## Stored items
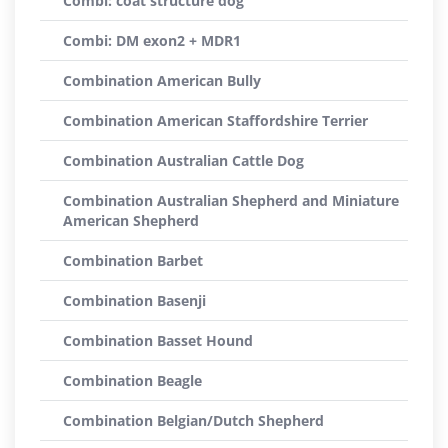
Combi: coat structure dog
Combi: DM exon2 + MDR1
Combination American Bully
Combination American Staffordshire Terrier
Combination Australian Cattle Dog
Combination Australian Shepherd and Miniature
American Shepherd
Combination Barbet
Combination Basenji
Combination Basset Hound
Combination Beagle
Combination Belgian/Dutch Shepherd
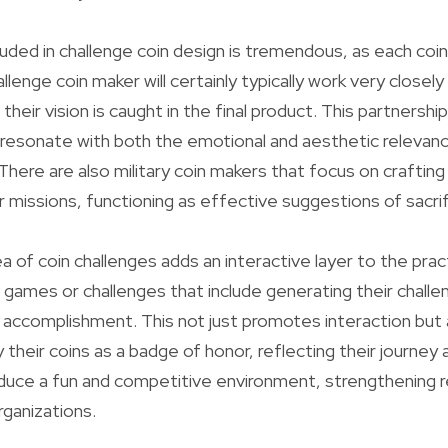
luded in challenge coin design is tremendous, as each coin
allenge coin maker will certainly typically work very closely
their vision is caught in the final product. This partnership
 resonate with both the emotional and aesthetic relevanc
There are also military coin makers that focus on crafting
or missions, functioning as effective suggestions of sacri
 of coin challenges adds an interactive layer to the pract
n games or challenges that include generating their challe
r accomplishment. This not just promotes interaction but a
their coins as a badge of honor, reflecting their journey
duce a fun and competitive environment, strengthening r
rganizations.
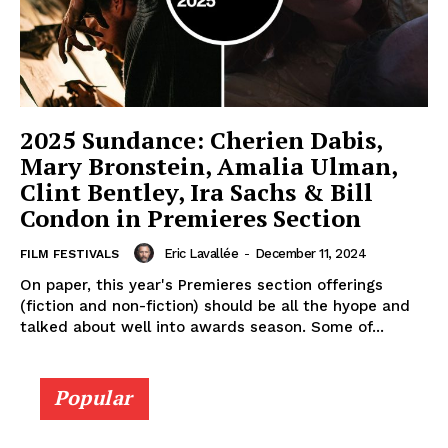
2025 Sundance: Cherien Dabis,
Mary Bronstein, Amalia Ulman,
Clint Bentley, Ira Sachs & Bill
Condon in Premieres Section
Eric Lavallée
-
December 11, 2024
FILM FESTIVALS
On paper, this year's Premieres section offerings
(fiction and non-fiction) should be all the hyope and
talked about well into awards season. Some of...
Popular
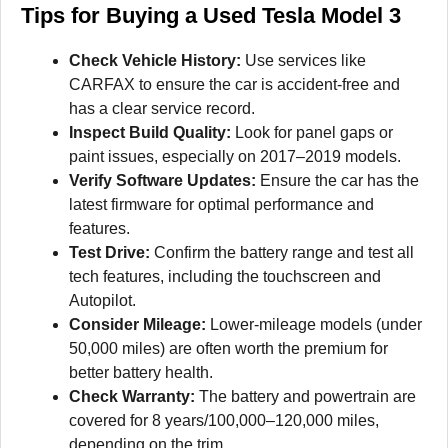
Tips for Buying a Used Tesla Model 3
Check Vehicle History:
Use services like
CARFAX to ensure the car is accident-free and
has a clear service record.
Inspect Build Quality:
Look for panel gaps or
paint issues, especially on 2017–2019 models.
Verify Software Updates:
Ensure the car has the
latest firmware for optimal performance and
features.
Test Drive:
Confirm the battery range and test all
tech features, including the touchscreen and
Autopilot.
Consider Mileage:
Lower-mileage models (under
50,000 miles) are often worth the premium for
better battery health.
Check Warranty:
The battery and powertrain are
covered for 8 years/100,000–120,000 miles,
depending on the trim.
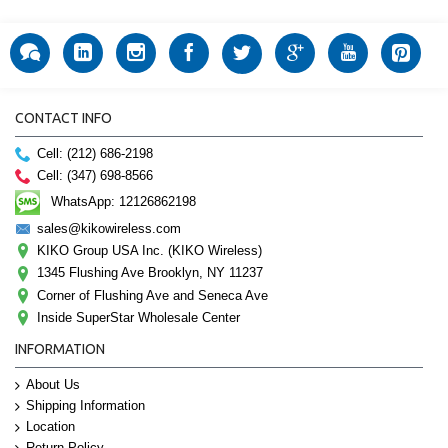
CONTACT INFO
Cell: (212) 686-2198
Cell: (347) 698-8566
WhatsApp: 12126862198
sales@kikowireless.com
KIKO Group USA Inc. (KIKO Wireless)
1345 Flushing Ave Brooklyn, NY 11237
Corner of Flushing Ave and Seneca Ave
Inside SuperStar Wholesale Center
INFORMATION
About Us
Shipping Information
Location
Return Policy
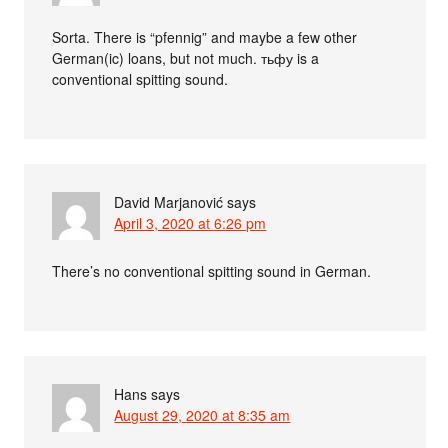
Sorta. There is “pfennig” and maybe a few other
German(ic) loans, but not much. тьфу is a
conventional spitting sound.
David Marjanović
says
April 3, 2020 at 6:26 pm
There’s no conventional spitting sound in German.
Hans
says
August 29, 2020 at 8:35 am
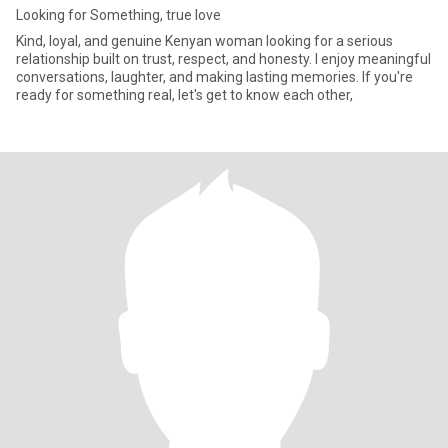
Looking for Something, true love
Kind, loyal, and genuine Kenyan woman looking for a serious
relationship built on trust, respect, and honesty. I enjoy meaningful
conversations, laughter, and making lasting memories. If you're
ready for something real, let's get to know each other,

## Exercise details
Without the pictures, give back every record precisely as shown.

## Exercise output
Combi: coat structure dog
Combi: DM exon2 + MDR1
Combination American Bully
Combination American Staffordshire Terrier
Combination Australian Cattle Dog
Combination Australian Shepherd and Miniature
American Shepherd
Combination Barbet
Combination Basenji
Combination Basset Hound
Combination Beagle
Combination Belgian/Dutch Shepherd
luded in challenge coin design is tremendous, as each coin
allenge coin maker will certainly typically work very closely
their vision is caught in the final product. This partnership
 resonate with both the emotional and aesthetic relevanc
There are also military coin makers that focus on crafting
or missions, functioning as effective suggestions of sacri
 of coin challenges adds an interactive layer to the pract
n games or challenges that include generating their challe
r accomplishment. This not just promotes interaction but a
their coins as a badge of honor, reflecting their journey
duce a fun and competitive environment, strengthening r
rganizations.
2025 Sundance: Cherien Dabis,
Mary Bronstein, Amalia Ulman,
Clint Bentley, Ira Sachs & Bill
Condon in Premieres Section
Eric Lavallée
-
December 11, 2024
FILM FESTIVALS
On paper, this year's Premieres section offerings
(fiction and non-fiction) should be all the hyope and
talked about well into awards season. Some of...
Popular
Tips for Buying a Used Tesla Model 3
Check Vehicle History:
Use services like
CARFAX to ensure the car is accident-free and
has a clear service record.
Inspect Build Quality:
Look for panel gaps or
paint issues, especially on 2017–2019 models.
Verify Software Updates:
Ensure the car has the
latest firmware for optimal performance and
features.
Test Drive:
Confirm the battery range and test all
tech features, including the touchscreen and
Autopilot.
Consider Mileage:
Lower-mileage models (under
50,000 miles) are often worth the premium for
better battery health.
Check Warranty:
The battery and powertrain are
covered for 8 years/100,000–120,000 miles,
depending on the trim.
CONTACT INFO
Cell: (212) 686-2198
Cell: (347) 698-8566
WhatsApp: 12126862198
sales@kikowireless.com
KIKO Group USA Inc. (KIKO Wireless)
1345 Flushing Ave Brooklyn, NY 11237
Corner of Flushing Ave and Seneca Ave
Inside SuperStar Wholesale Center
INFORMATION
About Us
Shipping Information
Location
Return Policy
Sorta. There is “pfennig” and maybe a few other
German(ic) loans, but not much. тьфу is a
conventional spitting sound.
David Marjanović
says
April 3, 2020 at 6:26 pm
There’s no conventional spitting sound in German.
Hans
says
August 29, 2020 at 8:35 am
Looking for Something, true love
Kind, loyal, and genuine Kenyan woman looking for a serious
relationship built on trust, respect, and honesty. I enjoy meaningful
conversations, laughter, and making lasting memories. If you're
ready for something real, let's get to know each other,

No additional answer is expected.